-------- DATA FOR PROCESSING

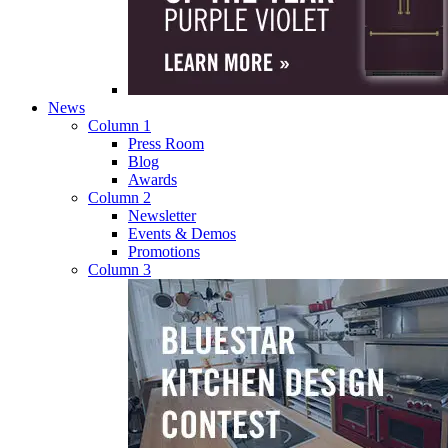
News
Column 1
Press Room
Blog
Awards
Column 2
Newsletter
Events & Demos
Promotions
Column 3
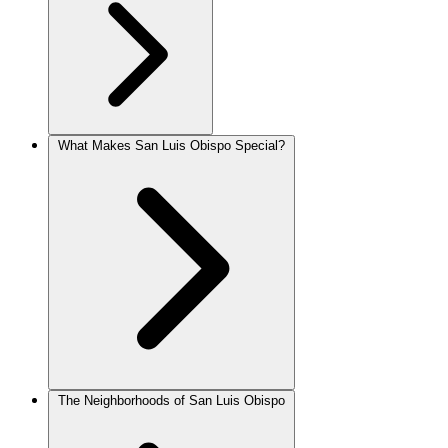
What Makes San Luis Obispo Special?
The Neighborhoods of San Luis Obispo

----------------

ABOUT THIS EXERCISE: Reprint the data verbatim, pictures excluded.

OUTPUT FOR THIS TASK:
News
Column 1
Press Room
Blog
Awards
Column 2
Newsletter
Events & Demos
Promotions
Column 3
What Makes San Luis Obispo Special?
The Neighborhoods of San Luis Obispo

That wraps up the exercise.